___ Data

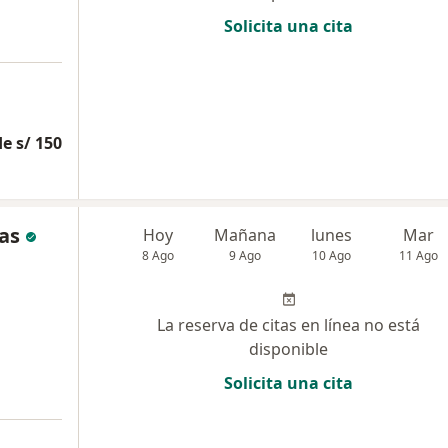
Solicita una cita
e s/ 150
as
Hoy
Mañana
lunes
Mar
8 Ago
9 Ago
10 Ago
11 Ago
La reserva de citas en línea no está
disponible
Solicita una cita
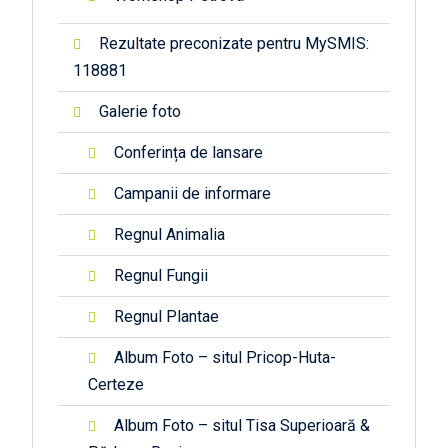
Rezultate preconizate pentru MySMIS:
118881
Galerie foto
Conferința de lansare
Campanii de informare
Regnul Animalia
Regnul Fungii
Regnul Plantae
Album Foto – situl Pricop-Huta-
Certeze
Album Foto – situl Tisa Superioară &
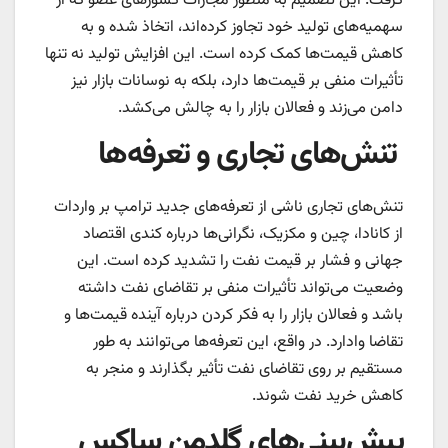
گرفت. این تصمیم به منظور مجازات کشورهای عضو که از
سهمیه‌های تولید خود تجاوز کرده‌اند، اتخاذ شده و به
کاهش قیمت‌ها کمک کرده است. این افزایش تولید نه تنها
تأثیرات منفی بر قیمت‌ها دارد، بلکه به نوسانات بازار نیز
دامن می‌زند و فعالان بازار را به چالش می‌کشد.
تنش‌های تجاری و تعرفه‌ها
تنش‌های تجاری ناشی از تعرفه‌های جدید ترامپ بر واردات
از کانادا، چین و مکزیک، نگرانی‌ها درباره کندی اقتصاد
جهانی و فشار بر قیمت نفت را تشدید کرده است. این
وضعیت می‌تواند تأثیرات منفی بر تقاضای نفت داشته
باشد و فعالان بازار را به فکر کردن درباره آینده قیمت‌ها و
تقاضا وادارد. در واقع، این تعرفه‌ها می‌توانند به طور
مستقیم بر روی تقاضای نفت تأثیر بگذارند و منجر به
کاهش خرید نفت شوند.
پیش‌بینی‌های گلدمن ساکس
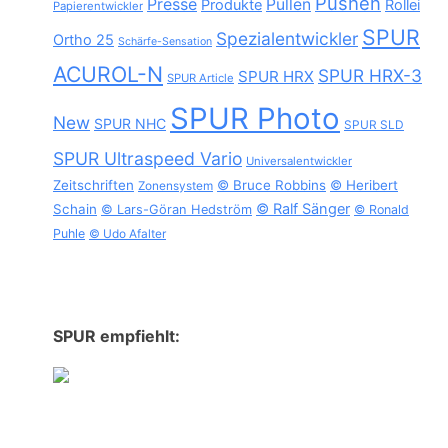
Pushen
Presse
Pullen
Produkte
Rollei
Papierentwickler
SPUR
Spezialentwickler
Ortho 25
Schärfe-Sensation
ACUROL-N
SPUR HRX-3
SPUR HRX
SPUR Article
SPUR Photo
New
SPUR NHC
SPUR SLD
SPUR Ultraspeed Vario
Universalentwickler
Zeitschriften
© Bruce Robbins
© Heribert
Zonensystem
© Ralf Sänger
Schain
© Lars-Göran Hedström
© Ronald
Puhle
© Udo Afalter
SPUR empfiehlt:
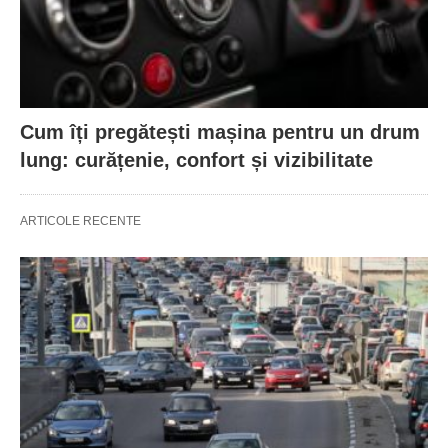
Cum îți pregătești mașina pentru un drum
lung: curățenie, confort și vizibilitate
ARTICOLE RECENTE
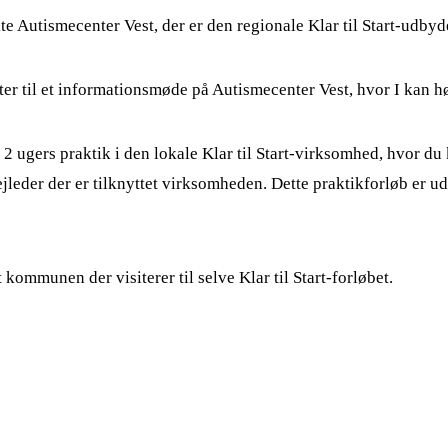
e Autismecenter Vest, der er den regionale Klar til Start-udbyde
fter til et informationsmøde på Autismecenter Vest, hvor I kan 
 2 ugers praktik i den lokale Klar til Start-virksomhed, hvor du
eder der er tilknyttet virksomheden. Dette praktikforløb er u
 kommunen der visiterer til selve Klar til Start-forløbet.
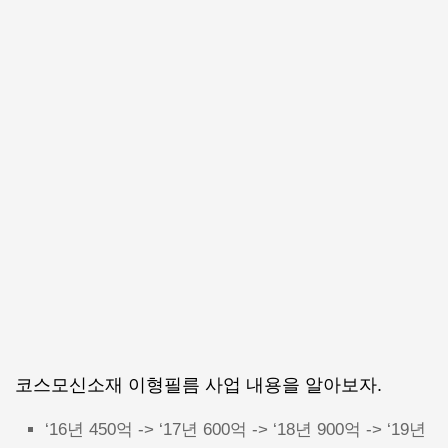
코스모신소재 이형필름 사업 내용을 알아보자.
‘16년 450억 -> ‘17년 600억 -> ‘18년 900억 -> ‘19년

______

→ **Exercise brief**:
Set down every entry above again exactly, dropping each picture.

→ **Answer area**:
Solicita una cita
e s/ 150
as
Hoy
Mañana
lunes
Mar
8 Ago
9 Ago
10 Ago
11 Ago
La reserva de citas en línea no está
disponible
Solicita una cita
Rezultate preconizate pentru MySMIS:
118881
Galerie foto
Conferința de lansare
Campanii de informare
Regnul Animalia
Regnul Fungii
Regnul Plantae
Album Foto – situl Pricop-Huta-
Certeze
Album Foto – situl Tisa Superioară &
گرفت. این تصمیم به منظور مجازات کشورهای عضو که از
سهمیه‌های تولید خود تجاوز کرده‌اند، اتخاذ شده و به
کاهش قیمت‌ها کمک کرده است. این افزایش تولید نه تنها
تأثیرات منفی بر قیمت‌ها دارد، بلکه به نوسانات بازار نیز
دامن می‌زند و فعالان بازار را به چالش می‌کشد.
تنش‌های تجاری و تعرفه‌ها
تنش‌های تجاری ناشی از تعرفه‌های جدید ترامپ بر واردات
از کانادا، چین و مکزیک، نگرانی‌ها درباره کندی اقتصاد
جهانی و فشار بر قیمت نفت را تشدید کرده است. این
وضعیت می‌تواند تأثیرات منفی بر تقاضای نفت داشته
باشد و فعالان بازار را به فکر کردن درباره آینده قیمت‌ها و
تقاضا وادارد. در واقع، این تعرفه‌ها می‌توانند به طور
مستقیم بر روی تقاضای نفت تأثیر بگذارند و منجر به
کاهش خرید نفت شوند.
پیش‌بینی‌های گلدمن ساکس
Pushen
Presse
Pullen
Produkte
Rollei
Papierentwickler
SPUR
Spezialentwickler
Ortho 25
Schärfe-Sensation
ACUROL-N
SPUR HRX-3
SPUR HRX
SPUR Article
SPUR Photo
New
SPUR NHC
SPUR SLD
SPUR Ultraspeed Vario
Universalentwickler
Zeitschriften
© Bruce Robbins
© Heribert
Zonensystem
© Ralf Sänger
Schain
© Lars-Göran Hedström
© Ronald
Puhle
© Udo Afalter
SPUR empfiehlt:
Cum îți pregătești mașina pentru un drum
lung: curățenie, confort și vizibilitate
ARTICOLE RECENTE
e Autismecenter Vest, der er den regionale Klar til Start-udbyde
fter til et informationsmøde på Autismecenter Vest, hvor I kan 
 2 ugers praktik i den lokale Klar til Start-virksomhed, hvor du
eder der er tilknyttet virksomheden. Dette praktikforløb er u
 kommunen der visiterer til selve Klar til Start-forløbet.
코스모신소재 이형필름 사업 내용을 알아보자.
‘16년 450억 -> ‘17년 600억 -> ‘18년 900억 -> ‘19년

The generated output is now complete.